Poprawiłam koc okrywający ją od pasa w dół i powoli podniosłam się z łóżka. Przez cały czas Romero stał w drzwiach nic nie mówiąc. Bez słowa podeszłam do niego zatrzymując się tak blisko, że nasze ciała praktycznie się dotykały.
Wzięłam go za dłoń i pociągnęłam w kierunku mojej sypialni. Musiałam choć przez chwilę poczuć, że nic się nie dzieje a mogłam to osiągnąć tylko w jego ramionach. Mój pokój był na samym końcu korytarza, ale dotarcie do niego zajęło mi zaledwie kilka sekund. Będąc już w środku zamknęłam za nami drzwi i przytuliłam się do niego.
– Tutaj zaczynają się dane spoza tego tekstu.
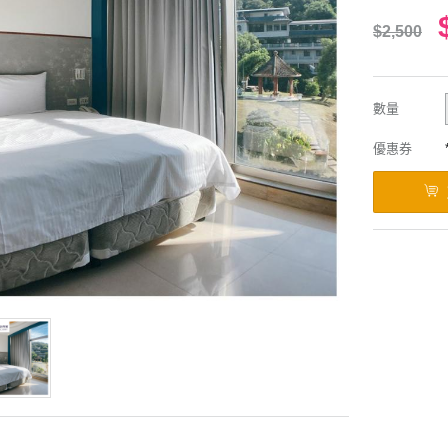
$2,500
數量
優惠券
Tak po prostu.
- Znajdziemy ją. – zapewnił mnie.
Poczułam, jak obejmuje mnie ramionami bardzo, ale to bardzo mocno jakby przeczuwał, że tego potrzebuję. Miał rację. Od rozsypania się na kawałki ratował mnie jego uścisk i świadomość tego, że Lucia niedługo wróci do domu. Nie rozważałam innej opcji chociaż moje serce podpowiadało mi, że nic nie będzie dobrze i że to wydarzenie zmieni każdą z nas.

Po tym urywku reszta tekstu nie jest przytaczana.